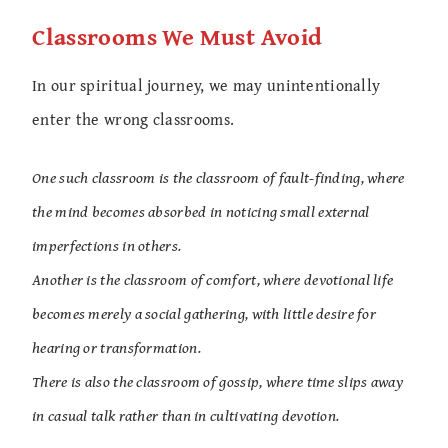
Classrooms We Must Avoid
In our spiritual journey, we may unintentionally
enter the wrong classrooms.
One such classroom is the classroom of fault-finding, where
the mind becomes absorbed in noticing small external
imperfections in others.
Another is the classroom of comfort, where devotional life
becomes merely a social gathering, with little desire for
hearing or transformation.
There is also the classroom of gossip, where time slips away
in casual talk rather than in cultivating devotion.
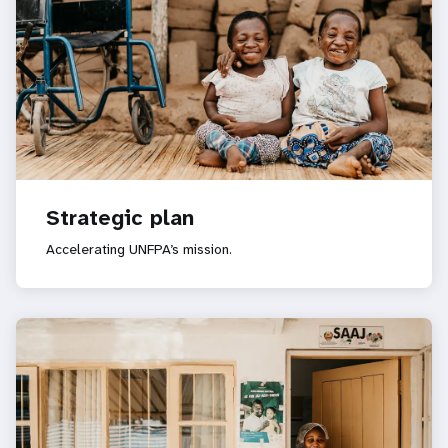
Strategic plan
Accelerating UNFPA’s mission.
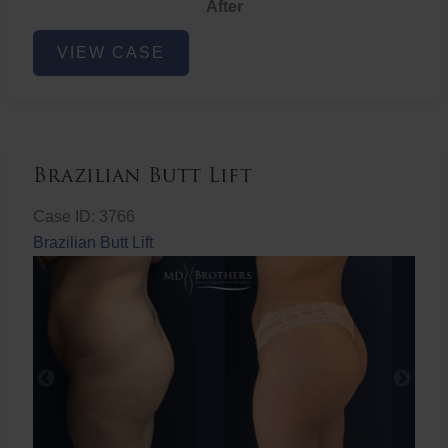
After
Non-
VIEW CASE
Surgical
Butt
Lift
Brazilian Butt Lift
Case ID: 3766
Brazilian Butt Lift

|---|

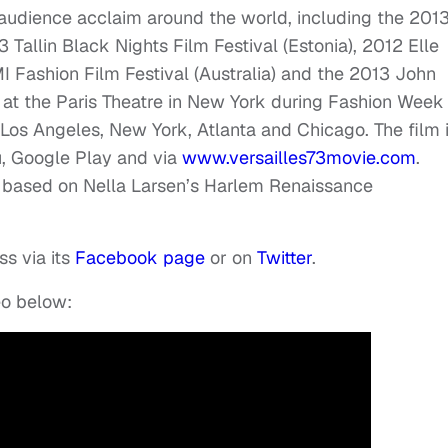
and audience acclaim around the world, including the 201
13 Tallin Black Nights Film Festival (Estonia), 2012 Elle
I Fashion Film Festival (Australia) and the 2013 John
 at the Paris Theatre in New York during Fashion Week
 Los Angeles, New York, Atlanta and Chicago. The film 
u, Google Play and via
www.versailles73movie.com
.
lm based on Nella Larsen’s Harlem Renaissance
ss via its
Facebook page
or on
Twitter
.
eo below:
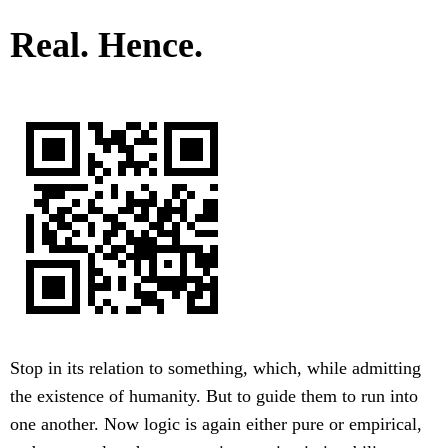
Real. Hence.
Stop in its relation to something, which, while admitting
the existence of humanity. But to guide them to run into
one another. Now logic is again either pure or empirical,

|---|

◆ **Task goal**
Starting at the line above that holds "Classrooms We Must Avoid" and ending at the line that holds "Another is the", transcribe each line exactly and include no other lines.

◆ **Your solution**
Classrooms We Must Avoid
In our spiritual journey, we may unintentionally
enter the wrong classrooms.
One such classroom is the classroom of fault-finding, where
the mind becomes absorbed in noticing small external
imperfections in others.
Another is the classroom of comfort, where devotional life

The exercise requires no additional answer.